Beta Adrenergic Receptor Blockade of Feline Myocardium. Cardiac Mechanics, Energetics, and Beta Adrenoceptor Regulation

Overview

Journal J Clin Invest

Specialty General Medicine

Date 1986 Feb 1

PMID 2868025

Citations 2

Authors

G Cooper 4th

R L Kent

P McGonigle

A M Watanabe

Affiliations

Soon will be listed here.

Abstract

Myocardial oxygen consumption is regulated by interrelated mechanical and inotropic conditions; there is a parallel increase in the aerobic metabolism and inotropic state during beta-adrenergic stimulation under fixed mechanical conditions. In contrast, there is some evidence that beta-blockade may reduce oxygen consumption through effects independent of its influence on mechanical conditions and contractile state, and that prolonged beta-blockade may sensitize the myocardium to beta-adrenergic stimulation. To clarify these two points, the present study examined the relationship of myocardial energetics to mechanics and inotropism during acute beta-blockade and after the withdrawal of long-term beta-blockade, whereupon the basis for any effect observed was sought by characterizing the number, affinity, and affinity states of the beta-receptors as well as the coupling of activated beta-receptors to cyclic AMP generation. Studies of right ventricular papillary muscles from control and chronically beta-blocked cats demonstrated contractile and energetic properties as well as dose-response behavior and inotropic specificity suggestive of an increase in myocardial sensitivity to beta-adrenoceptor stimulation in the latter group. Assays of cardiac beta-adrenoceptors from further groups of control and pretreated cats, both in cardiac tissue and in isolated cardiac muscle cells, failed to define a difference between the two groups either in terms of receptor number and affinity or in terms of the proportion of receptors in the high-affinity state. However, coupling of the activated beta-adrenoceptors to cyclic AMP generation was enhanced in cardiac muscle cells from chronically beta-blocked cats. These data demonstrate that beta-adrenoceptor blockade (a) produces parallel effects on inotropic state and oxygen consumption without an independent effect on either and (b) increases myocardial sensitivity to beta-adrenergic stimulation after beta-blockade withdrawal, not by "up-regulation" of the cardiac beta-adrenoceptors, but instead by more effective coupling of these receptors when activated to cyclic AMP generation.

Citing Articles

Cytoskeletal role in protection of the failing heart by β-adrenergic blockade.

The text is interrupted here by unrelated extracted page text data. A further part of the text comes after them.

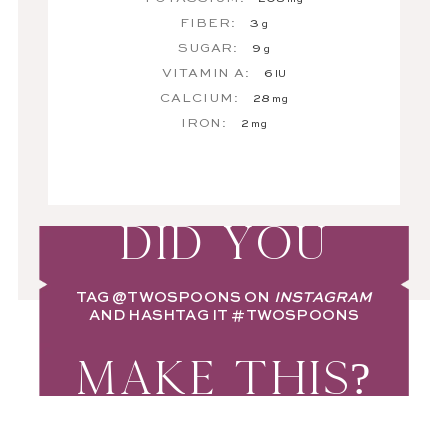
FIBER:
3
g
SUGAR:
9
g
VITAMIN A:
6
IU
CALCIUM:
28
mg
IRON:
2
mg
DID YOU
TAG
@TWOSPOONS
ON
INSTAGRAM
AND HASHTAG IT
#TWOSPOONS
MAKE THIS?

Cheng G, Kasiganesan H, Baicu C, Wallenborn J, Kuppuswamy D, Cooper 4th G Am J Physiol Heart Circ Physiol. 2011; 302(3):H675-87.

PMID: 22081703 PMC: 3353781. DOI: 10.1152/ajpheart.00867.2011.

Effects of acute ischemia in the dog on myocardial blood flow, beta receptors, and adenylate cyclase activity with and without chronic beta blockade.

Karliner J, STEVENS M, Honbo N, Hoffman J J Clin Invest. 1989; 83(2):474-81.

PMID: 2563265 PMC: 303703. DOI: 10.1172/JCI113906.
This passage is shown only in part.